Através do percurso de vida do autor, das peripécias por que passou, e pelo facto de ter estado no centro de muitos acontecimentos decisivos, o leitor é transportado, na primeira pessoa, como se estivesse a viajar em primeira classe, através de uma escrita límpida, directa, sem grandes circunlóquios, para a História da Luta de Libertação Nacional. Uma história feita de heróis, sem dúvida, mas de carne e osso, por isso falíveis. Tão falíveis que, por exemplo, o próprio Manuel Videira viu-se, quatro meses depois da Independência, atirado para a prisão onde ficou dois anos e sete meses sem processo judicial e muito menos julgamento. O riso com que hoje o médico e nacionalista responde à pergunta sobre as verdadeiras causas da sua prisão diz tudo sobre o absurdo da situação.

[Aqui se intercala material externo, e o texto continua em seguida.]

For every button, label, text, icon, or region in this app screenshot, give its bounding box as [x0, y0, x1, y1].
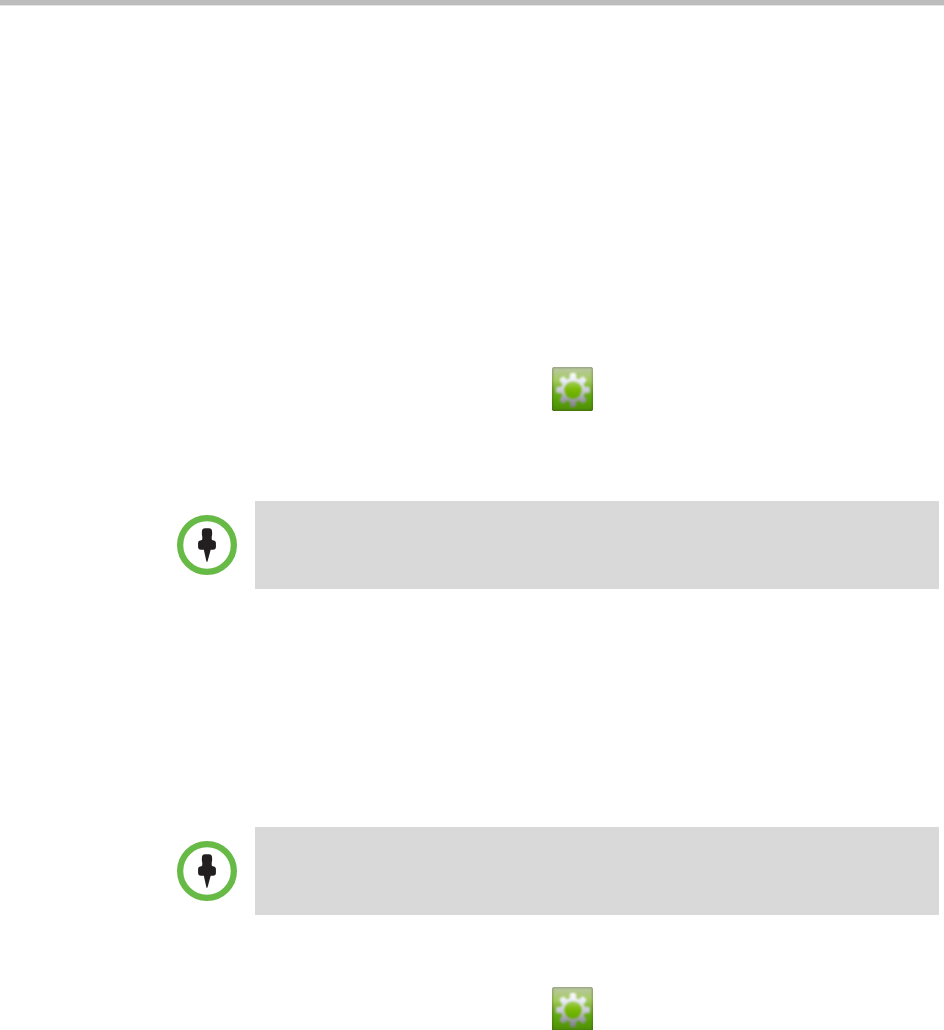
button[interactable]: Settings [552, 987, 593, 1030]
button[interactable]: Saved place [0, 827, 944, 915]
button[interactable]: Settings [552, 367, 593, 411]
other: Saved place [177, 841, 237, 901]
other: Saved place [177, 515, 237, 575]
button[interactable]: Saved place [0, 501, 944, 589]
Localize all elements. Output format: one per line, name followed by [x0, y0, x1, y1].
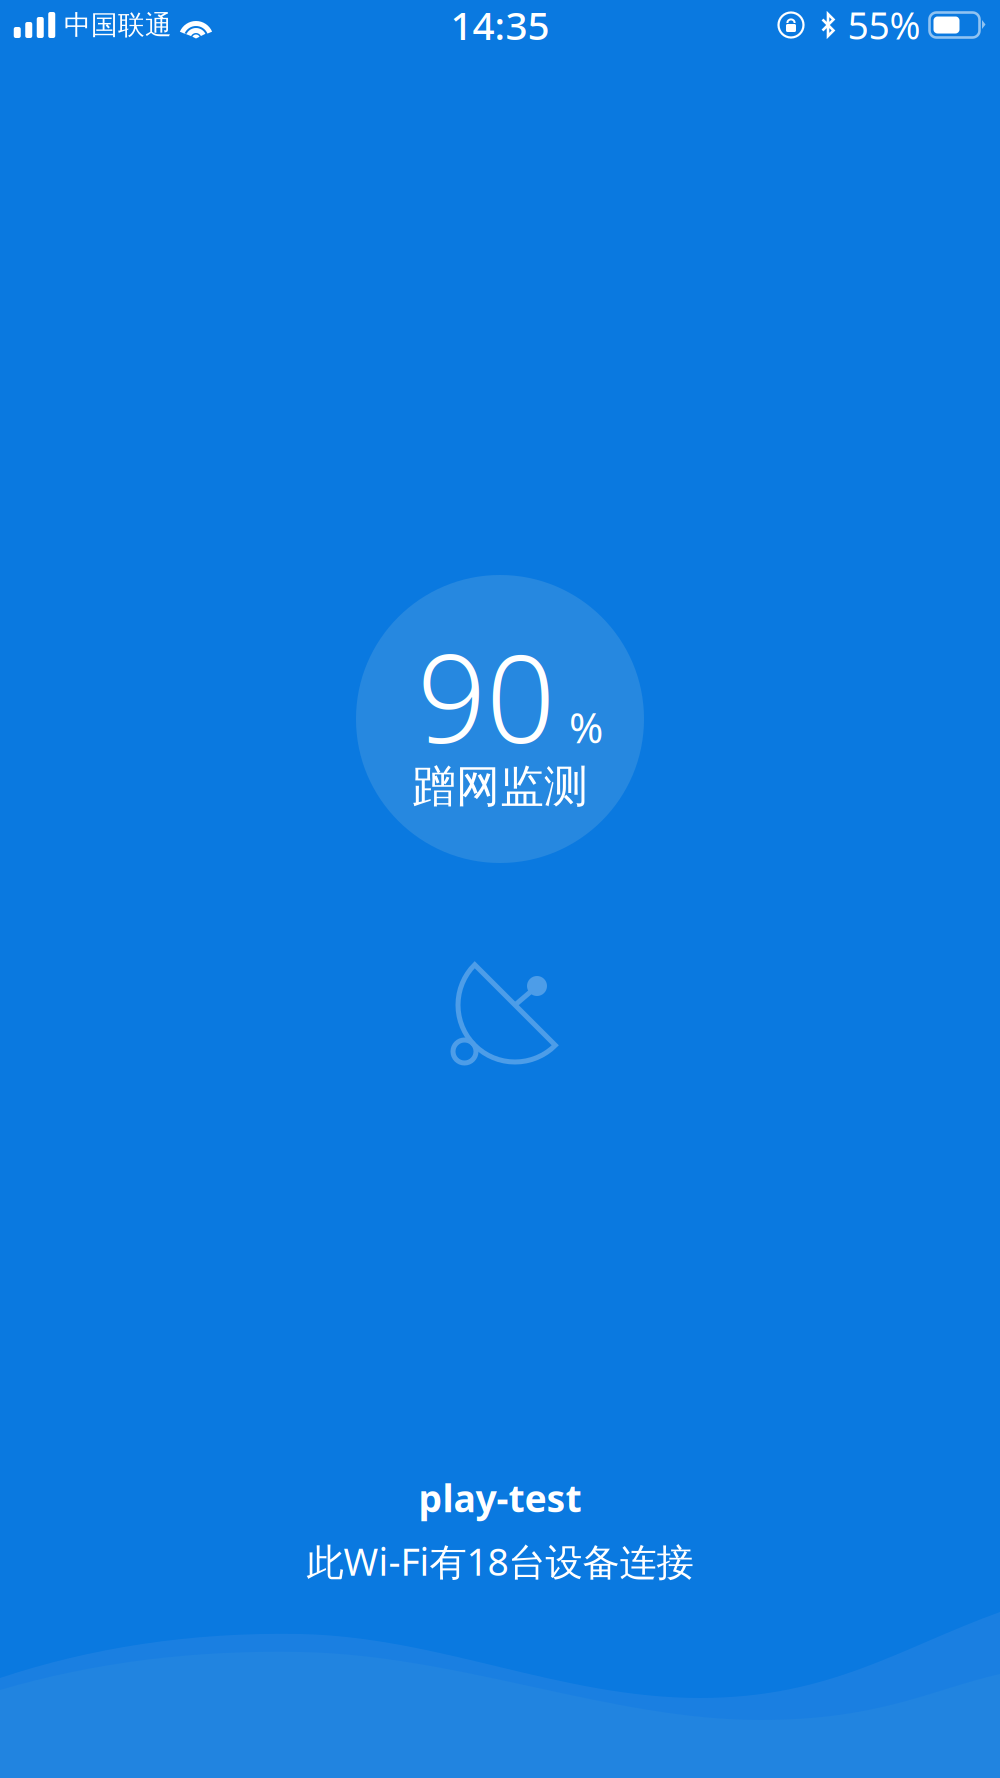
staticText: play-test [418, 1473, 582, 1523]
staticText: 14:35 [450, 0, 550, 51]
staticText: % [569, 700, 603, 755]
staticText: 90 [417, 615, 555, 776]
staticText: 蹭网监测 [412, 760, 588, 814]
staticText: 中国联通 [64, 9, 172, 41]
staticText: 此Wi-Fi有18台设备连接 [306, 1537, 694, 1586]
staticText: 55% [848, 0, 920, 50]
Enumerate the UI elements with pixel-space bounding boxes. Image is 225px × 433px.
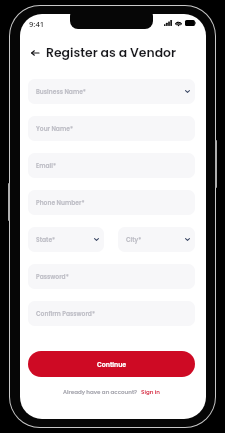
staticText: Password* xyxy=(36,273,69,281)
button[interactable]: Phone Number* xyxy=(28,190,195,215)
button[interactable]: Business Name* xyxy=(28,79,195,104)
staticText: Register as a Vendor xyxy=(46,44,177,61)
staticText: City* xyxy=(126,236,142,244)
button[interactable]: Continue xyxy=(28,351,195,377)
staticText: State* xyxy=(36,236,56,244)
staticText: Confirm Password* xyxy=(36,310,96,318)
staticText: Continue xyxy=(97,360,127,369)
button[interactable]: State* xyxy=(28,227,104,252)
staticText: Already have an account? xyxy=(63,388,138,396)
button[interactable]: Back xyxy=(31,46,42,59)
button[interactable]: City* xyxy=(118,227,195,252)
button[interactable]: Sign in xyxy=(141,388,160,396)
button[interactable]: Your Name* xyxy=(28,116,195,141)
staticText: 9:41 xyxy=(29,19,45,29)
staticText: Sign in xyxy=(141,388,160,396)
button[interactable]: Password* xyxy=(28,264,195,289)
staticText: Business Name* xyxy=(36,88,86,96)
staticText: Phone Number* xyxy=(36,199,85,207)
staticText: Your Name* xyxy=(36,125,74,133)
button[interactable]: Confirm Password* xyxy=(28,301,195,326)
staticText: Email* xyxy=(36,162,56,170)
button[interactable]: Email* xyxy=(28,153,195,178)
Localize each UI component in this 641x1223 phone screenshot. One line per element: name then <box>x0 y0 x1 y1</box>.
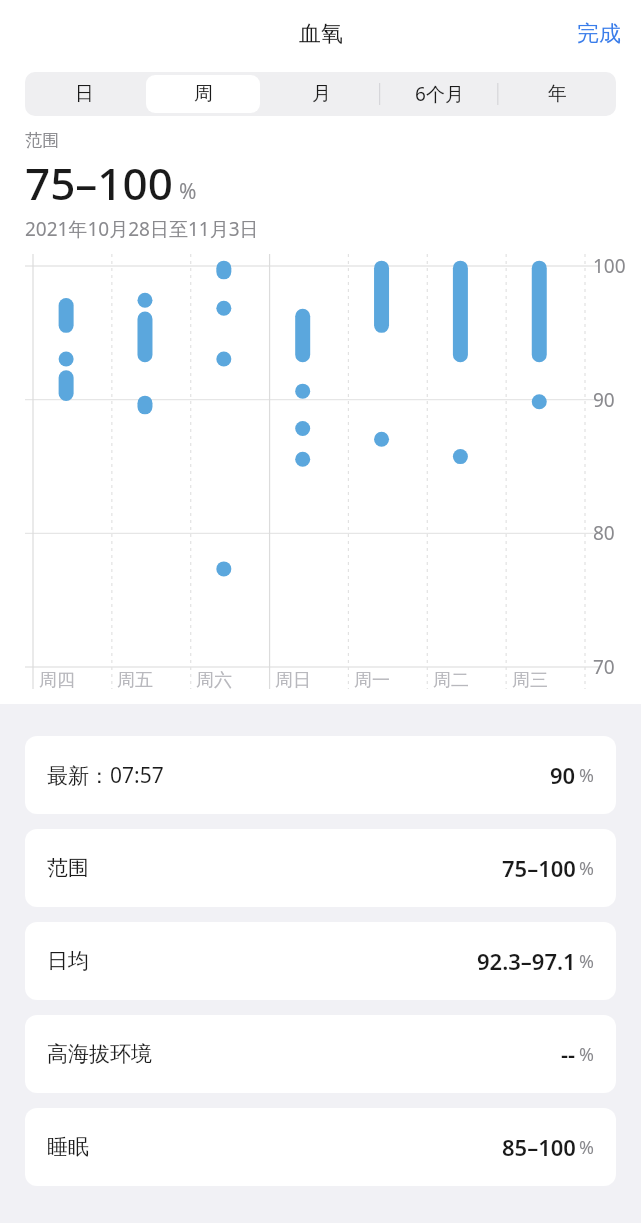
staticText: 90 <box>593 387 615 413</box>
staticText: 周五 <box>117 669 153 692</box>
staticText: 范围 <box>25 130 59 151</box>
staticText: 6个月 <box>415 81 464 107</box>
staticText: 最新：07:57 <box>47 761 164 790</box>
staticText: 周三 <box>512 669 548 692</box>
staticText: 睡眠 <box>47 1134 89 1160</box>
button[interactable]: 高海拔环境 <box>25 1015 616 1093</box>
button[interactable]: 最新：07:57 <box>25 736 616 814</box>
staticText: 月 <box>312 82 331 106</box>
staticText: % <box>179 177 197 206</box>
staticText: 周一 <box>354 669 390 692</box>
button[interactable]: 睡眠 <box>25 1108 616 1186</box>
button[interactable]: 6个月 <box>382 75 496 113</box>
staticText: 92.3–97.1 <box>477 946 576 976</box>
staticText: 2021年10月28日至11月3日 <box>25 216 259 242</box>
staticText: 75–100 <box>502 853 576 883</box>
button[interactable]: 月 <box>264 75 378 113</box>
staticText: 年 <box>548 82 567 106</box>
staticText: 周四 <box>39 669 75 692</box>
button[interactable]: 完成 <box>557 12 641 56</box>
staticText: 完成 <box>577 20 621 48</box>
staticText: 85–100 <box>502 1132 576 1162</box>
staticText: 75–100 <box>25 153 173 213</box>
staticText: 周六 <box>196 669 232 692</box>
staticText: 100 <box>593 253 626 279</box>
button[interactable]: 日均 <box>25 922 616 1000</box>
staticText: 周日 <box>275 669 311 692</box>
button[interactable]: 周 <box>146 75 260 113</box>
staticText: 80 <box>593 520 615 546</box>
staticText: 周 <box>194 82 213 106</box>
button[interactable]: 范围 <box>25 829 616 907</box>
staticText: 日 <box>75 82 94 106</box>
staticText: 日均 <box>47 948 89 974</box>
staticText: 70 <box>593 654 615 680</box>
staticText: % <box>579 763 594 788</box>
staticText: % <box>579 856 594 881</box>
staticText: 高海拔环境 <box>47 1041 152 1067</box>
button[interactable]: 年 <box>500 75 614 113</box>
staticText: % <box>579 1135 594 1160</box>
staticText: -- <box>561 1039 576 1069</box>
staticText: % <box>579 949 594 974</box>
staticText: 90 <box>550 760 576 790</box>
staticText: 周二 <box>433 669 469 692</box>
staticText: 血氧 <box>299 20 343 48</box>
button[interactable]: 日 <box>27 75 142 113</box>
staticText: % <box>579 1042 594 1067</box>
staticText: 范围 <box>47 855 89 881</box>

Manuel Videira com este livro responde, no que lhe cabe, à demanda social aos integrantes da sua geração para que escrevam e transmitam às gerações posteriores  o legado da sua vida em prol da criação da nacionalidade angolana. Por isso, é um Manuel Videira aliviado, com sentimento do dever cumprido, que disse ao Jornal de Angola: “Eu escrevi o livro (...) porque muita gente insiste que os mais-velhos têm que escrever”.

Efectivamente, é cada vez mais imperioso escrever, meter no papel as memórias, os sonhos, as aspirações. No fim de tudo, no somatório do que vai permanecer ou ser esquecido na posteridade, o que estiver escrito será fadado a ser considerado “verdade”. E através desses escritos se vão perpetuar visões, percepções, narrativas de grupos que histórica e culturalmente serão considerados hegemónicos.